The Mystery of the Cross as a mystery of the Eternal Love of God for mankind, was expressed on Golgotha by Christ's death. But we must not remain only in this outer and historical aspect of the subject. We must also go on to partake of the mystery of the Cross through the Sacramental and ascetic life. Through Baptism, as the Apostle Paul says, we are baptized into Christ's death, so that we also come out of the Font to be raised, to participate in the Resurrection of Christ. This is why the early Christian fonts were constructed in the shape of a Cross. In all the Sacraments grace is given by blessing in the form of a Cross, but the Sacraments presuppose and take place in the atmosphere of the ascetic life.
Saint Maximos the Confessor says that all phenomena should be crucified, that is to say we should abstain from sin in practice and action, as the Hebrews fled from Egypt and crossed to the other side through the Red Sea. But the perception too should be buried, that is to say, we should pay attention also to the passionate movements of our thoughts and passions. This is accomplished through the neptic and hesychastic life. Only then is the Logos (Word) of God Resurrected in us.
Saint Maximos the Confessor, taking an example from Joseph of Arimatheia and Nicodemos, who buried the Body of Christ, says that the Lord's monument is either the world or the heart of each of the faithful. All who bury the Lord with honor must wrap Him with lines, which are the words and ways of the virtues, but they must also put in place the hand cloths, which are the simple and unvarying knowledge of theology.
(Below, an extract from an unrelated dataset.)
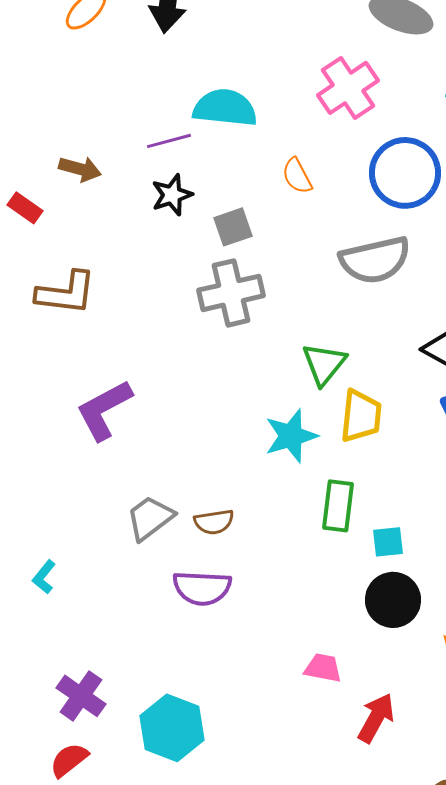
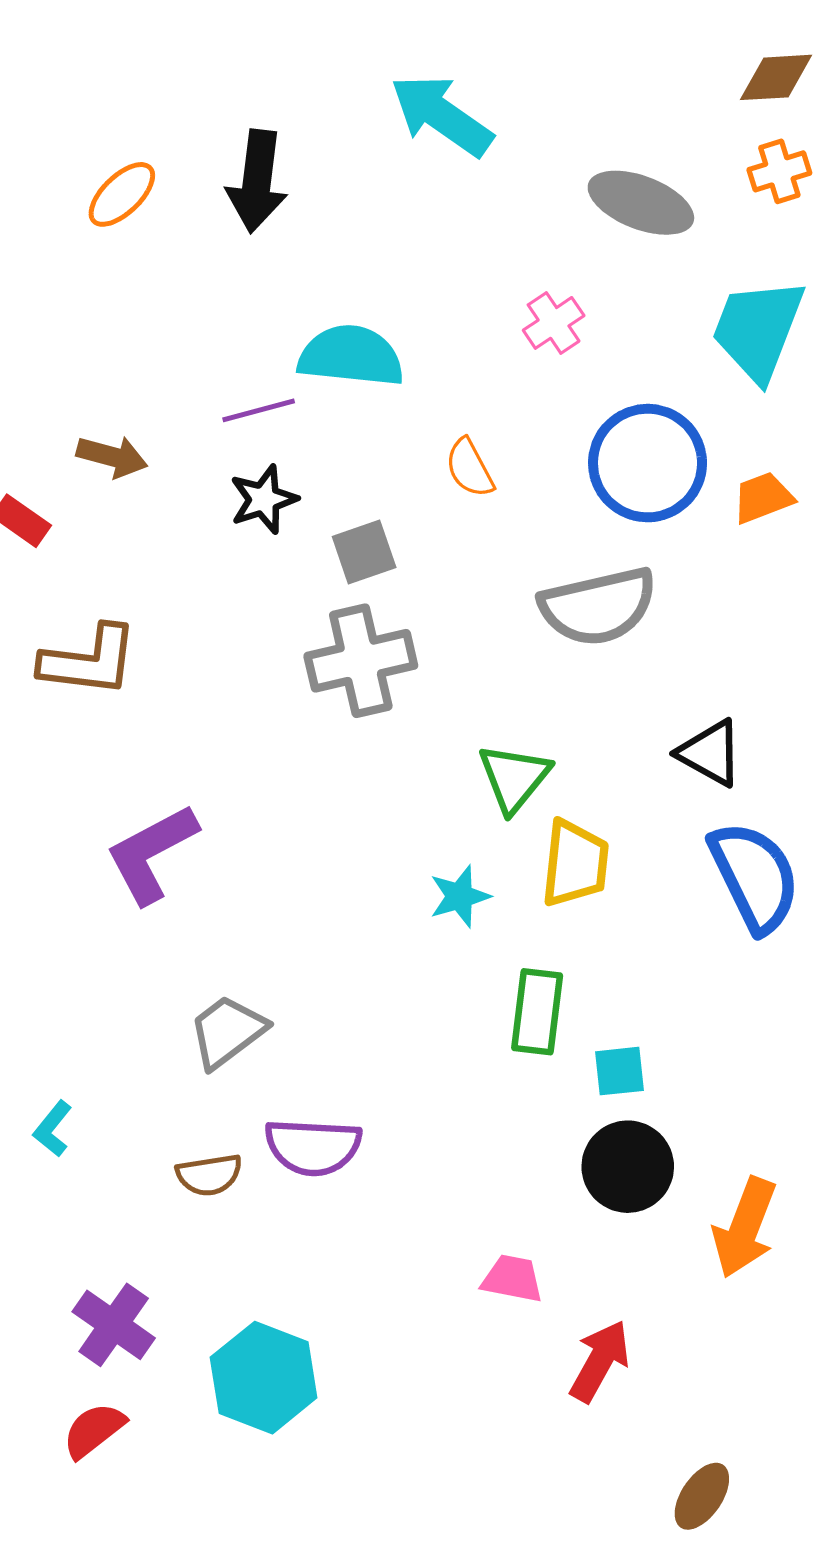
pink cross: (348, 88) -> (554, 323), size x0.6
cyan star: (291, 436) -> (460, 896), size x0.7
brown semicircle: (214, 522) -> (209, 1175), moved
Only those who live by practice and vision of God, as shown by the virtues and the knowledge of theology, can see the Risen Christ, while Christ is invisible to all the others who do not live by practice and the vision (theoria) of God.
This is why we said before that the reconciliation which took place through the historical event of the Crucifixion is not the same thing as participation of the Sacrament of Reconciliation, which takes place within the sacramental and ascetic life of the Church.
Christ's Passion and Cross are not offered only for anthropocentric sentimental thoughts, but for a journey of rebirth, renewal, glorification and deification (theosis). There is need for a personal existential approach to these great events of the Lord. Saint Maximos the Confessor says that we have two possibilities: one to crucify Christ again, sinning with our bodies, which by Holy Baptism are members of the Body of Christ, or being crucified with Christ. Essentially it is a question of the two possibilities which the two thieves had who were crucified with Christ on Golgotha. One turned out to be a great theologian, the other a blasphemer. Nobody succeeds in being a neighbor of the crucified Christ, but a person can be crucified with Him, put off "the old man with his deeds" and put on "the new man renewed in knowledge according to the image of Him Who created him" (Col. 3:9-10).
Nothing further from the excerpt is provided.